BEGIN

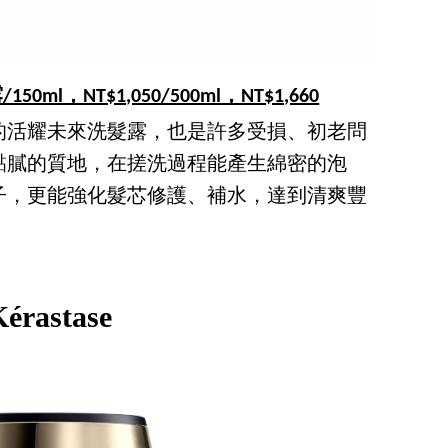
50ml，NT$1,050/500ml，NT$1,660
的活耀未來洗髮露，也是許多受損、初老問
黏膩的質地，在搓洗過程能產生綿密的泡
子，更能強化髮芯修護、補水，達到清爽豐
Kérastase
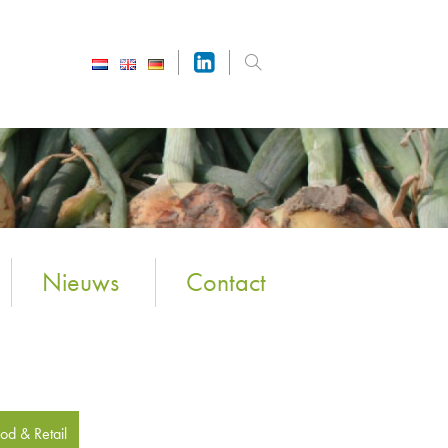
Nieuws
Contact
od & Retail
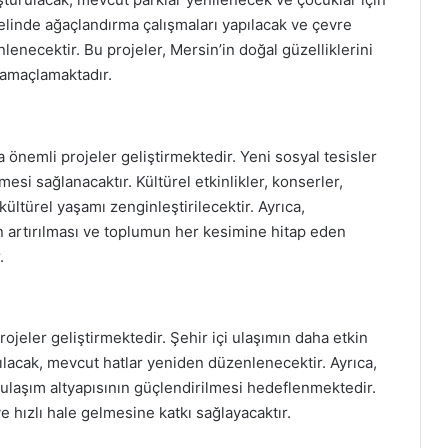
enelinde ağaçlandırma çalışmaları yapılacak ve çevre
zenlenecektir. Bu projeler, Mersin’in doğal güzelliklerini
 amaçlamaktadır.
 önemli projeler geliştirmektedir. Yeni sosyal tesisler
ilmesi sağlanacaktır. Kültürel etkinlikler, konserler,
kültürel yaşamı zenginleştirilecektir. Ayrıca,
ın artırılması ve toplumun her kesimine hitap eden
.
ojeler geliştirmektedir. Şehir içi ulaşımın daha etkin
çılacak, mevcut hatlar yeniden düzenlenecektir. Ayrıca,
e ulaşım altyapısının güçlendirilmesi hedeflenmektedir.
e hızlı hale gelmesine katkı sağlayacaktır.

END

**Directions for this task**. Omitting the images, copy the listing exactly.

**Task answer**.
50ml，NT$1,050/500ml，NT$1,660
的活耀未來洗髮露，也是許多受損、初老問
黏膩的質地，在搓洗過程能產生綿密的泡
子，更能強化髮芯修護、補水，達到清爽豐
Kérastase
Nieuws
Contact
od & Retail
enelinde ağaçlandırma çalışmaları yapılacak ve çevre
zenlenecektir. Bu projeler, Mersin’in doğal güzelliklerini
 amaçlamaktadır.
 önemli projeler geliştirmektedir. Yeni sosyal tesisler
ilmesi sağlanacaktır. Kültürel etkinlikler, konserler,
kültürel yaşamı zenginleştirilecektir. Ayrıca,
ın artırılması ve toplumun her kesimine hitap eden
.
ojeler geliştirmektedir. Şehir içi ulaşımın daha etkin
çılacak, mevcut hatlar yeniden düzenlenecektir. Ayrıca,
e ulaşım altyapısının güçlendirilmesi hedeflenmektedir.
e hızlı hale gelmesine katkı sağlayacaktır.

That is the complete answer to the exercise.